> [Input records]

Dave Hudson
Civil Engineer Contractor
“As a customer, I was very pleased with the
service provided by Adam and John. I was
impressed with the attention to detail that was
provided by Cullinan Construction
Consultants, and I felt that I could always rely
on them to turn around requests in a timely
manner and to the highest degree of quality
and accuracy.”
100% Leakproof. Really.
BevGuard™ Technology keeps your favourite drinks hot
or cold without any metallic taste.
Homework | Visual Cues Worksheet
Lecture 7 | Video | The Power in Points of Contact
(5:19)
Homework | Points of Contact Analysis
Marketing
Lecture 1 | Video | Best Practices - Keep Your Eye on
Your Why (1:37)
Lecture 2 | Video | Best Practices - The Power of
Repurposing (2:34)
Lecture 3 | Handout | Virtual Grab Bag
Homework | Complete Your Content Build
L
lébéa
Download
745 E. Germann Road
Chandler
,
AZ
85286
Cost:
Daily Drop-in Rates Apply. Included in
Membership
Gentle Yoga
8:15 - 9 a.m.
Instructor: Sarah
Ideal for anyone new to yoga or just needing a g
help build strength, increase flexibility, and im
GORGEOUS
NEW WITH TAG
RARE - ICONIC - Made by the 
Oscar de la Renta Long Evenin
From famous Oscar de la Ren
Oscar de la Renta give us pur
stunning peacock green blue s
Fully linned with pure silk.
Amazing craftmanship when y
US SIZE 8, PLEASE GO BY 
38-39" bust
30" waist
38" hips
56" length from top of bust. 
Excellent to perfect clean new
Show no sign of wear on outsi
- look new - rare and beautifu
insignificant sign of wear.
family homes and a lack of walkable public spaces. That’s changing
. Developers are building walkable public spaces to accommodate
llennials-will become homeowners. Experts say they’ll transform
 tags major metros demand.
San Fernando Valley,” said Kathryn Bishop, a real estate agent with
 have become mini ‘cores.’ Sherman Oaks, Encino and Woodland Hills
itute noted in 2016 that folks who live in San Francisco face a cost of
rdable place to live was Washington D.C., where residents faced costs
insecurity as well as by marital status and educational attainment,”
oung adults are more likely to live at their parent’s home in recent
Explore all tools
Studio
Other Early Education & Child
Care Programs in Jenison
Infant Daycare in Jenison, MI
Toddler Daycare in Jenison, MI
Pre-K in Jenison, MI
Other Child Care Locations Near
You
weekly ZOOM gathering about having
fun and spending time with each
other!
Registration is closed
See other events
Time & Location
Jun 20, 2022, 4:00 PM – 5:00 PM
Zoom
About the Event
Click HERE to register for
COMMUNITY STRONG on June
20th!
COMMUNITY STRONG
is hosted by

> [Exercise description] From the first line through the last, give the data above again exactly.

> [Answer for the task]
Dave Hudson
Civil Engineer Contractor
“As a customer, I was very pleased with the
service provided by Adam and John. I was
impressed with the attention to detail that was
provided by Cullinan Construction
Consultants, and I felt that I could always rely
on them to turn around requests in a timely
manner and to the highest degree of quality
and accuracy.”
100% Leakproof. Really.
BevGuard™ Technology keeps your favourite drinks hot
or cold without any metallic taste.
Homework | Visual Cues Worksheet
Lecture 7 | Video | The Power in Points of Contact
(5:19)
Homework | Points of Contact Analysis
Marketing
Lecture 1 | Video | Best Practices - Keep Your Eye on
Your Why (1:37)
Lecture 2 | Video | Best Practices - The Power of
Repurposing (2:34)
Lecture 3 | Handout | Virtual Grab Bag
Homework | Complete Your Content Build
L
lébéa
Download
745 E. Germann Road
Chandler
,
AZ
85286
Cost:
Daily Drop-in Rates Apply. Included in
Membership
Gentle Yoga
8:15 - 9 a.m.
Instructor: Sarah
Ideal for anyone new to yoga or just needing a g
help build strength, increase flexibility, and im
GORGEOUS
NEW WITH TAG
RARE - ICONIC - Made by the 
Oscar de la Renta Long Evenin
From famous Oscar de la Ren
Oscar de la Renta give us pur
stunning peacock green blue s
Fully linned with pure silk.
Amazing craftmanship when y
US SIZE 8, PLEASE GO BY 
38-39" bust
30" waist
38" hips
56" length from top of bust. 
Excellent to perfect clean new
Show no sign of wear on outsi
- look new - rare and beautifu
insignificant sign of wear.
family homes and a lack of walkable public spaces. That’s changing
. Developers are building walkable public spaces to accommodate
llennials-will become homeowners. Experts say they’ll transform
 tags major metros demand.
San Fernando Valley,” said Kathryn Bishop, a real estate agent with
 have become mini ‘cores.’ Sherman Oaks, Encino and Woodland Hills
itute noted in 2016 that folks who live in San Francisco face a cost of
rdable place to live was Washington D.C., where residents faced costs
insecurity as well as by marital status and educational attainment,”
oung adults are more likely to live at their parent’s home in recent
Explore all tools
Studio
Other Early Education & Child
Care Programs in Jenison
Infant Daycare in Jenison, MI
Toddler Daycare in Jenison, MI
Pre-K in Jenison, MI
Other Child Care Locations Near
You
weekly ZOOM gathering about having
fun and spending time with each
other!
Registration is closed
See other events
Time & Location
Jun 20, 2022, 4:00 PM – 5:00 PM
Zoom
About the Event
Click HERE to register for
COMMUNITY STRONG on June
20th!
COMMUNITY STRONG
is hosted by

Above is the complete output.